女神伝説第3部:エレギオンの財宝

 本神殿の床がすべて現れました。おそらく滑らかに磨き上げられた石であったと見て良さそうで。神殿の床は破壊された時に落下した石柱や壁石で傷んだ部分こそありましたが、ほぼ原形を保っていると見て良さそうです。

 原型を保っているのは考古学者として嬉しいことですが、やはり関心はこの地下室に収納されたとされる金銀財宝です。ボクも皆もどこかに手がかりはないかと探し回りましたが、どこにも地下に通じそうな秘密の扉とかはなさそうです。誰かが叩けば音で空洞の有無がわかるのじゃないかと叩いて回っていましたが、かなりの厚みの石らしく、さっぱりわかりません。

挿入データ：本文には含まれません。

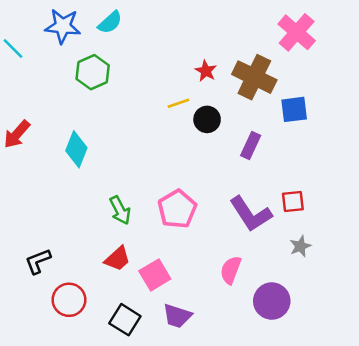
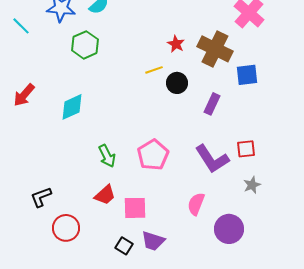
cyan diamond: (76, 149) -> (72, 107), turned 44
pink square: (155, 275) -> (135, 208), turned 30
black square: (125, 320) -> (124, 246), moved, size x0.7

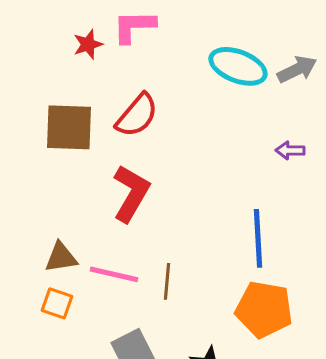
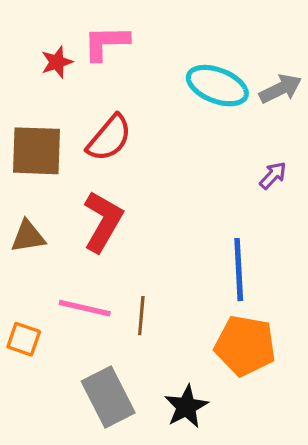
purple arrow: (290, 150) -> (273, 175), turned 132
brown triangle: (61, 257) -> (28, 236), moved

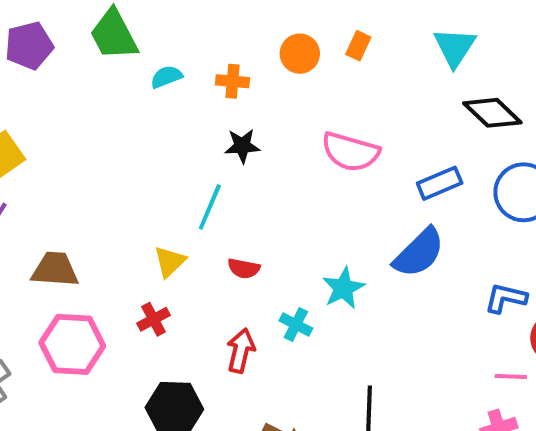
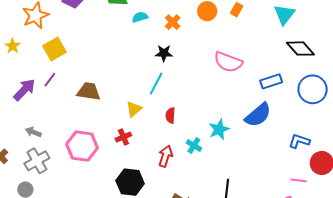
orange cross: (233, 81) -> (173, 22), turned 35
black star: (242, 146) -> (164, 53), moved
red semicircle: (244, 268) -> (170, 115), turned 77
brown trapezoid: (55, 269) -> (89, 91), moved

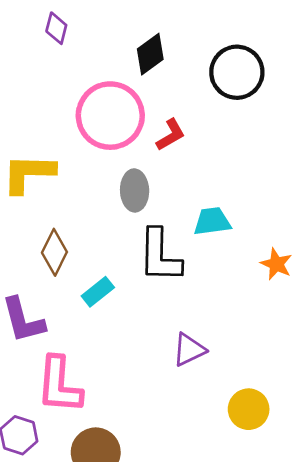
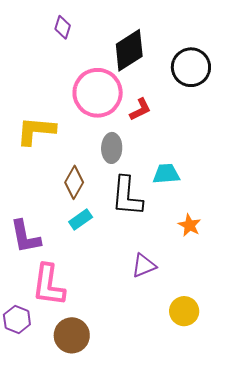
black diamond: (150, 54) -> (129, 50), size x1.4
brown diamond: (54, 252) -> (74, 182), moved
orange star: (276, 264) -> (189, 225), moved

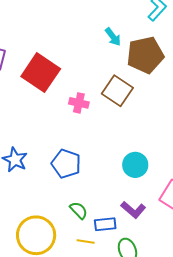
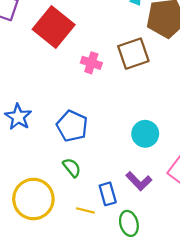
brown square: (117, 91) -> (133, 54), turned 32
green semicircle: (79, 210) -> (72, 168), moved
blue rectangle: (105, 224) -> (108, 194), turned 75

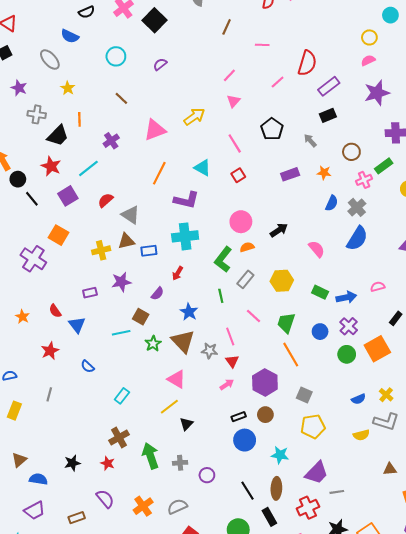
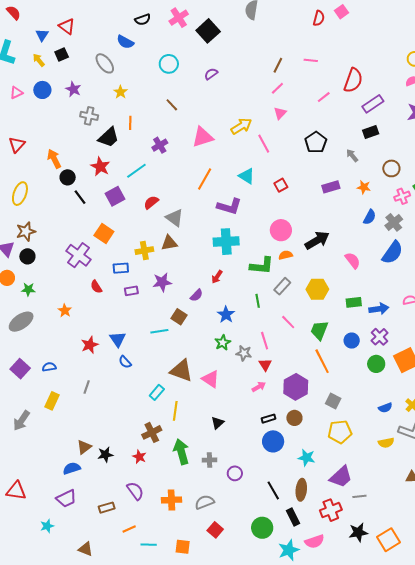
brown line: (227, 27) -> (278, 65), moved
pink line: (235, 143) -> (264, 144), moved
black arrow: (279, 230) -> (317, 240), size x1.4
blue rectangle: (149, 251) -> (121, 268), moved
green L-shape: (223, 259) -> (262, 266), turned -125
green rectangle: (320, 292) -> (354, 302), turned -35
red semicircle: (55, 311) -> (96, 287), moved
blue triangle: (77, 325) -> (118, 339), moved
brown triangle: (183, 341) -> (181, 371), moved, turned -30
green star: (153, 344) -> (223, 343), moved
yellow line: (169, 407) -> (175, 411), moved, turned -48
brown triangle: (19, 460) -> (84, 447), moved
blue semicircle: (38, 479) -> (72, 468), turned -30
orange cross: (143, 506) -> (171, 500), turned 30

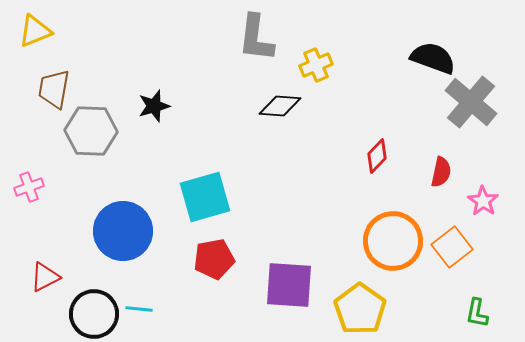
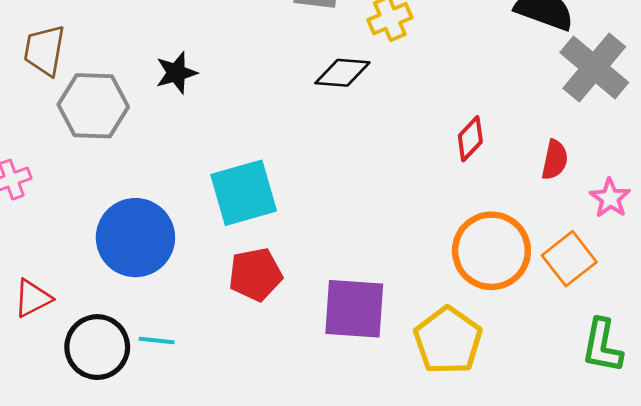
green L-shape: (477, 313) -> (602, 346), size x1.4

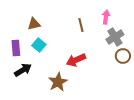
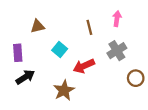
gray cross: (115, 37) -> (117, 51), moved
cyan square: (39, 45) -> (60, 49), moved
brown circle: (123, 56) -> (136, 78), moved

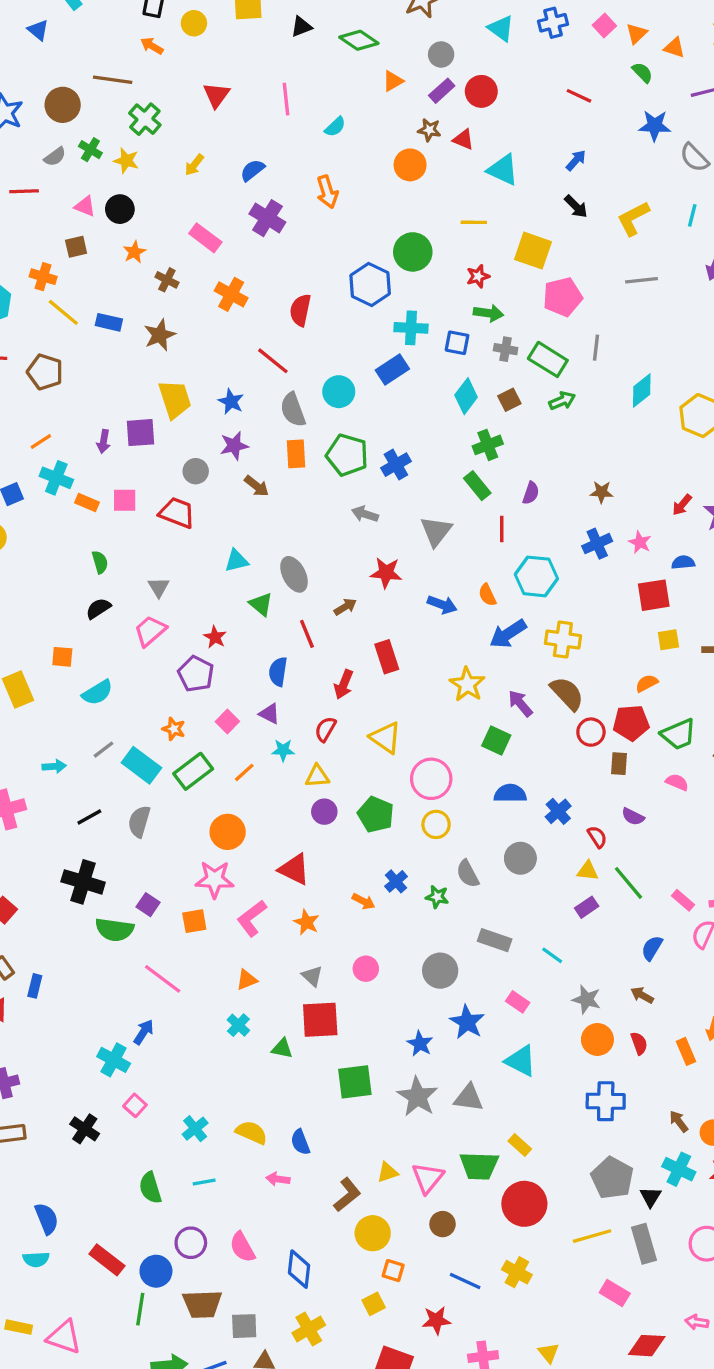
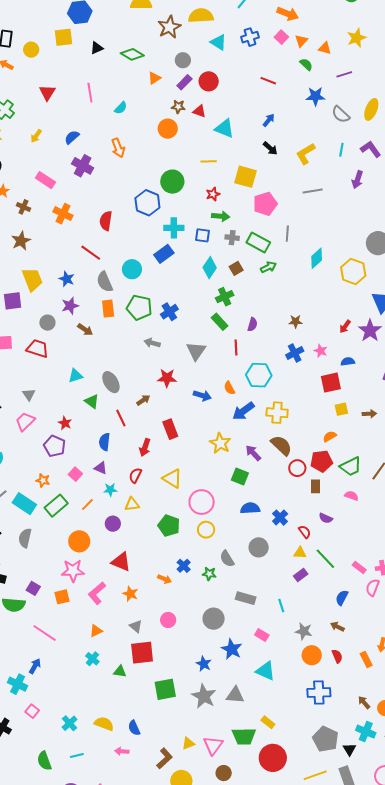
purple circle: (324, 812) -> (113, 524), moved
cyan line: (552, 955) -> (281, 606), turned 40

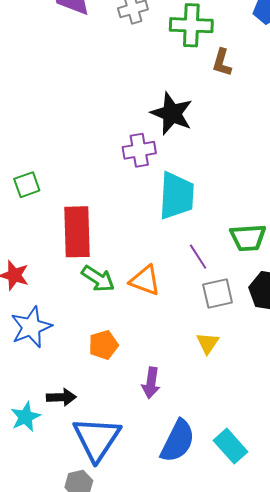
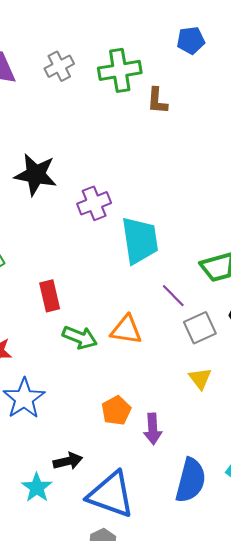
black star: (172, 113) -> (36, 175), moved
red rectangle: (77, 232) -> (50, 296), size x0.6
orange pentagon: (103, 345) -> (116, 411), moved
blue triangle: (97, 439) -> (111, 495), turned -32

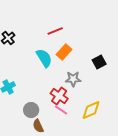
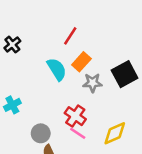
red line: (55, 31) -> (70, 36), turned -35
black square: (99, 62) -> (125, 74), size x1.5
gray star: (73, 79) -> (93, 83), moved

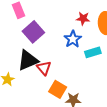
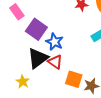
blue star: (73, 39) -> (54, 42), moved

 その頃、小島専務は相本君と丘の麓をひたすら歩いていました。その姿は散歩と言うより何かを探しているように見えました。時々立ち止まり、周囲を見渡し、跪き、おそらく祈りを捧げているように見えます。小島専務が祈る時には相本君も跪いて祈ってました。二人がそうやって歩く姿は、なにか犯しがたい雰囲気を漂わせます。とはいえ地下室への連絡通路が見つからないと財宝のありかもわからないので来てもらいました。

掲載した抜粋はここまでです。